TASK REQUIREMENTS - Copy the data exactly, pictures aside.

Document layout detection data:
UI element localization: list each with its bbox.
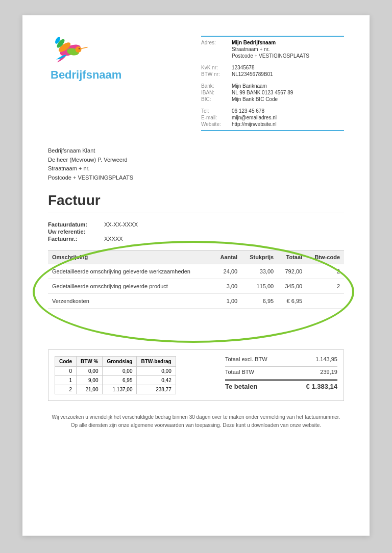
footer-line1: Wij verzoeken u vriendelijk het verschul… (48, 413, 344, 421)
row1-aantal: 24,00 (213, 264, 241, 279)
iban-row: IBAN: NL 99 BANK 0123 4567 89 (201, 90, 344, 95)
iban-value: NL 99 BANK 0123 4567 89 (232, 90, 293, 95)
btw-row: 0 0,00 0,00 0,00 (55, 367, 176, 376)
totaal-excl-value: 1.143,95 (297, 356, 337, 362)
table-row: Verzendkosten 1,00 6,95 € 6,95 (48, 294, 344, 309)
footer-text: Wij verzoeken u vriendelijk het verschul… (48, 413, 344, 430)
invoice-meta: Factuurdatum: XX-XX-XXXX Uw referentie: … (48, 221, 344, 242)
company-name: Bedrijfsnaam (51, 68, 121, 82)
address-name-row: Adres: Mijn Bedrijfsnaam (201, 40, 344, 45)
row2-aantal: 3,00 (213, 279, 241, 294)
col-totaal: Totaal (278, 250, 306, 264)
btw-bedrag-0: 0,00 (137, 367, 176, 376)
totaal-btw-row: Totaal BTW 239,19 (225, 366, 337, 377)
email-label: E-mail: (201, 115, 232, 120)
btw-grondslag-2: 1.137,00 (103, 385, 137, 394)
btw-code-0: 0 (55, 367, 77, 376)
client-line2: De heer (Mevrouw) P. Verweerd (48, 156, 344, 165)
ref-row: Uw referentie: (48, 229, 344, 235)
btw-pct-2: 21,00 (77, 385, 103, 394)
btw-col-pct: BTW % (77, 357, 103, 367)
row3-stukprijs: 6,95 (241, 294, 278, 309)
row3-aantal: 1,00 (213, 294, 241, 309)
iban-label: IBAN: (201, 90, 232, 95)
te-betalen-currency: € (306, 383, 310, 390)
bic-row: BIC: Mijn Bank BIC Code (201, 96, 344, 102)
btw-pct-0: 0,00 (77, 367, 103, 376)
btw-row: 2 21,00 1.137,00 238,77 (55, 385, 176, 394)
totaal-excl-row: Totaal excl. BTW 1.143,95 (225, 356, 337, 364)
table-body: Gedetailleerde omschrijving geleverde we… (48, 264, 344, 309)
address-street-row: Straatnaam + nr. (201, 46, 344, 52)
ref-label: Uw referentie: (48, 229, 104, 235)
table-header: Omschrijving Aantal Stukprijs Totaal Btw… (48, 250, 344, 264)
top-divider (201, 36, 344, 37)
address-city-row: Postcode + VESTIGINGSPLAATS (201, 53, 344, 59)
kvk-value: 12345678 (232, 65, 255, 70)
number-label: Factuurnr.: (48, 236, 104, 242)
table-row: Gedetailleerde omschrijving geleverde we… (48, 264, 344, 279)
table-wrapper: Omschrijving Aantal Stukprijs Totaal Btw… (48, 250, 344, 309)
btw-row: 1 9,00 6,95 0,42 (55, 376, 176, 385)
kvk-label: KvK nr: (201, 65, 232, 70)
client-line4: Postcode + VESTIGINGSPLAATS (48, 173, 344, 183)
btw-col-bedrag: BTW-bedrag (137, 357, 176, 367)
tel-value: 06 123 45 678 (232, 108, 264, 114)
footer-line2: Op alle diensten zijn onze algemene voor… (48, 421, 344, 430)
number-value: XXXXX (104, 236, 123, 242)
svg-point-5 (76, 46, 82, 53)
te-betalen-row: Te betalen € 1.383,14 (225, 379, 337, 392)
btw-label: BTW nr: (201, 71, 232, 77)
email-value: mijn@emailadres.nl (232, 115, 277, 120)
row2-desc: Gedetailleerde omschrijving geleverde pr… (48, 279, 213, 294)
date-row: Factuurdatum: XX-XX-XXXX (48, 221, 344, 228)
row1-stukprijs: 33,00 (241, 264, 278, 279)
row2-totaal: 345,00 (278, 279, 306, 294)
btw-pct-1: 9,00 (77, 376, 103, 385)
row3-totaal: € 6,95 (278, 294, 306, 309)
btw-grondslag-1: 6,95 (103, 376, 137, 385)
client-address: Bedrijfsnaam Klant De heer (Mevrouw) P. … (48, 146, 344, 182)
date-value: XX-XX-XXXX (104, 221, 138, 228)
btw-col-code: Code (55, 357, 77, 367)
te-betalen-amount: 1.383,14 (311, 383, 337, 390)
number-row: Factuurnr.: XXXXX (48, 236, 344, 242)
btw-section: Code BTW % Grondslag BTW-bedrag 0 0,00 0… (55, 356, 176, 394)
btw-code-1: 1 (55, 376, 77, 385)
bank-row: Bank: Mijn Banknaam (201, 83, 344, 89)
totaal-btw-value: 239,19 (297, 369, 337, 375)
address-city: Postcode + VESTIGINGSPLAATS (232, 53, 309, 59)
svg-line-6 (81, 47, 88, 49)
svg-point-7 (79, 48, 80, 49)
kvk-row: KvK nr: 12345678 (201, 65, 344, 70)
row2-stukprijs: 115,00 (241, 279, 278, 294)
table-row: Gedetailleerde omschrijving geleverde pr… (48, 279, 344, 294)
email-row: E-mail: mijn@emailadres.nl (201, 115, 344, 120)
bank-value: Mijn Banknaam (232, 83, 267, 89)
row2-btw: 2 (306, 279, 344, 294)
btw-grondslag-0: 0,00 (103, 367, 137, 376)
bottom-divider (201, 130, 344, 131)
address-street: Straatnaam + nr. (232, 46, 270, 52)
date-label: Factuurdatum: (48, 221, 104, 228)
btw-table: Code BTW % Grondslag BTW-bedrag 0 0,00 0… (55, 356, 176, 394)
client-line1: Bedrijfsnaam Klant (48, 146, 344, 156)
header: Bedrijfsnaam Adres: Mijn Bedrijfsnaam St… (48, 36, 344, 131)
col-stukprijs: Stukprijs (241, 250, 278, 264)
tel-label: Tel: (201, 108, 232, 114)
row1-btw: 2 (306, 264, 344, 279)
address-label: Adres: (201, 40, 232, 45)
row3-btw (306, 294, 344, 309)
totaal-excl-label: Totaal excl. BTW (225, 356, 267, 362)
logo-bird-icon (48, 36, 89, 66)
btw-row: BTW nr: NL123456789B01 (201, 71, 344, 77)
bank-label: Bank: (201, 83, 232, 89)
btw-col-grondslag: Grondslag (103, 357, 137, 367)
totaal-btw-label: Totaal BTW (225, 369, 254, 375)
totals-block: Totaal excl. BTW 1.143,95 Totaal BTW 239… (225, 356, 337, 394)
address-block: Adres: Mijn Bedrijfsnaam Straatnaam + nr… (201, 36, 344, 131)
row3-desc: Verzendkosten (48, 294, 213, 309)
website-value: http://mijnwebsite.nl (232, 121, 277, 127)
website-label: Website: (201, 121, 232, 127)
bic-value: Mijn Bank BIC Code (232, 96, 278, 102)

EXERCISE RESPONSE -
UI element localization: list each with its bbox.
footer-line1: Wij verzoeken u vriendelijk het verschul… (48, 413, 344, 421)
row1-aantal: 24,00 (213, 264, 241, 279)
iban-row: IBAN: NL 99 BANK 0123 4567 89 (201, 90, 344, 95)
iban-value: NL 99 BANK 0123 4567 89 (232, 90, 293, 95)
btw-row: 0 0,00 0,00 0,00 (55, 367, 176, 376)
totaal-excl-value: 1.143,95 (297, 356, 337, 362)
table-row: Verzendkosten 1,00 6,95 € 6,95 (48, 294, 344, 309)
footer-text: Wij verzoeken u vriendelijk het verschul… (48, 413, 344, 430)
invoice-meta: Factuurdatum: XX-XX-XXXX Uw referentie: … (48, 221, 344, 242)
company-name: Bedrijfsnaam (51, 68, 121, 82)
address-name-row: Adres: Mijn Bedrijfsnaam (201, 40, 344, 45)
row2-aantal: 3,00 (213, 279, 241, 294)
col-totaal: Totaal (278, 250, 306, 264)
btw-bedrag-0: 0,00 (137, 367, 176, 376)
totaal-btw-row: Totaal BTW 239,19 (225, 366, 337, 377)
email-label: E-mail: (201, 115, 232, 120)
btw-grondslag-2: 1.137,00 (103, 385, 137, 394)
btw-code-0: 0 (55, 367, 77, 376)
client-line2: De heer (Mevrouw) P. Verweerd (48, 156, 344, 165)
ref-row: Uw referentie: (48, 229, 344, 235)
btw-pct-2: 21,00 (77, 385, 103, 394)
btw-col-pct: BTW % (77, 357, 103, 367)
row3-stukprijs: 6,95 (241, 294, 278, 309)
row3-aantal: 1,00 (213, 294, 241, 309)
iban-label: IBAN: (201, 90, 232, 95)
te-betalen-currency: € (306, 383, 310, 390)
bic-row: BIC: Mijn Bank BIC Code (201, 96, 344, 102)
btw-pct-0: 0,00 (77, 367, 103, 376)
btw-row: 2 21,00 1.137,00 238,77 (55, 385, 176, 394)
totaal-excl-row: Totaal excl. BTW 1.143,95 (225, 356, 337, 364)
table-body: Gedetailleerde omschrijving geleverde we… (48, 264, 344, 309)
address-street-row: Straatnaam + nr. (201, 46, 344, 52)
ref-label: Uw referentie: (48, 229, 104, 235)
table-header: Omschrijving Aantal Stukprijs Totaal Btw… (48, 250, 344, 264)
top-divider (201, 36, 344, 37)
address-city-row: Postcode + VESTIGINGSPLAATS (201, 53, 344, 59)
kvk-value: 12345678 (232, 65, 255, 70)
number-label: Factuurnr.: (48, 236, 104, 242)
table-row: Gedetailleerde omschrijving geleverde we… (48, 264, 344, 279)
table-wrapper: Omschrijving Aantal Stukprijs Totaal Btw… (48, 250, 344, 309)
btw-row: 1 9,00 6,95 0,42 (55, 376, 176, 385)
kvk-label: KvK nr: (201, 65, 232, 70)
client-line4: Postcode + VESTIGINGSPLAATS (48, 173, 344, 183)
btw-col-bedrag: BTW-bedrag (137, 357, 176, 367)
tel-value: 06 123 45 678 (232, 108, 264, 114)
footer-line2: Op alle diensten zijn onze algemene voor… (48, 421, 344, 430)
number-value: XXXXX (104, 236, 123, 242)
svg-point-5 (76, 46, 82, 53)
te-betalen-row: Te betalen € 1.383,14 (225, 379, 337, 392)
btw-label: BTW nr: (201, 71, 232, 77)
email-value: mijn@emailadres.nl (232, 115, 277, 120)
row2-desc: Gedetailleerde omschrijving geleverde pr… (48, 279, 213, 294)
date-row: Factuurdatum: XX-XX-XXXX (48, 221, 344, 228)
row1-stukprijs: 33,00 (241, 264, 278, 279)
row2-totaal: 345,00 (278, 279, 306, 294)
btw-pct-1: 9,00 (77, 376, 103, 385)
row3-totaal: € 6,95 (278, 294, 306, 309)
btw-grondslag-1: 6,95 (103, 376, 137, 385)
client-address: Bedrijfsnaam Klant De heer (Mevrouw) P. … (48, 146, 344, 182)
date-value: XX-XX-XXXX (104, 221, 138, 228)
btw-col-code: Code (55, 357, 77, 367)
te-betalen-amount: 1.383,14 (311, 383, 337, 390)
number-row: Factuurnr.: XXXXX (48, 236, 344, 242)
btw-section: Code BTW % Grondslag BTW-bedrag 0 0,00 0… (55, 356, 176, 394)
btw-code-1: 1 (55, 376, 77, 385)
bank-row: Bank: Mijn Banknaam (201, 83, 344, 89)
totaal-btw-value: 239,19 (297, 369, 337, 375)
address-city: Postcode + VESTIGINGSPLAATS (232, 53, 309, 59)
svg-line-6 (81, 47, 88, 49)
svg-point-7 (79, 48, 80, 49)
kvk-row: KvK nr: 12345678 (201, 65, 344, 70)
row2-stukprijs: 115,00 (241, 279, 278, 294)
table-row: Gedetailleerde omschrijving geleverde pr… (48, 279, 344, 294)
email-row: E-mail: mijn@emailadres.nl (201, 115, 344, 120)
bank-value: Mijn Banknaam (232, 83, 267, 89)
row2-btw: 2 (306, 279, 344, 294)
btw-grondslag-0: 0,00 (103, 367, 137, 376)
bottom-divider (201, 130, 344, 131)
address-street: Straatnaam + nr. (232, 46, 270, 52)
date-label: Factuurdatum: (48, 221, 104, 228)
btw-table: Code BTW % Grondslag BTW-bedrag 0 0,00 0… (55, 356, 176, 394)
client-line1: Bedrijfsnaam Klant (48, 146, 344, 156)
header: Bedrijfsnaam Adres: Mijn Bedrijfsnaam St… (48, 36, 344, 131)
col-stukprijs: Stukprijs (241, 250, 278, 264)
tel-label: Tel: (201, 108, 232, 114)
row1-btw: 2 (306, 264, 344, 279)
address-label: Adres: (201, 40, 232, 45)
row3-btw (306, 294, 344, 309)
totaal-excl-label: Totaal excl. BTW (225, 356, 267, 362)
logo-bird-icon (48, 36, 89, 66)
btw-row: BTW nr: NL123456789B01 (201, 71, 344, 77)
bank-label: Bank: (201, 83, 232, 89)
btw-col-grondslag: Grondslag (103, 357, 137, 367)
totaal-btw-label: Totaal BTW (225, 369, 254, 375)
totals-block: Totaal excl. BTW 1.143,95 Totaal BTW 239… (225, 356, 337, 394)
address-block: Adres: Mijn Bedrijfsnaam Straatnaam + nr… (201, 36, 344, 131)
row3-desc: Verzendkosten (48, 294, 213, 309)
website-value: http://mijnwebsite.nl (232, 121, 277, 127)
website-label: Website: (201, 121, 232, 127)
bic-value: Mijn Bank BIC Code (232, 96, 278, 102)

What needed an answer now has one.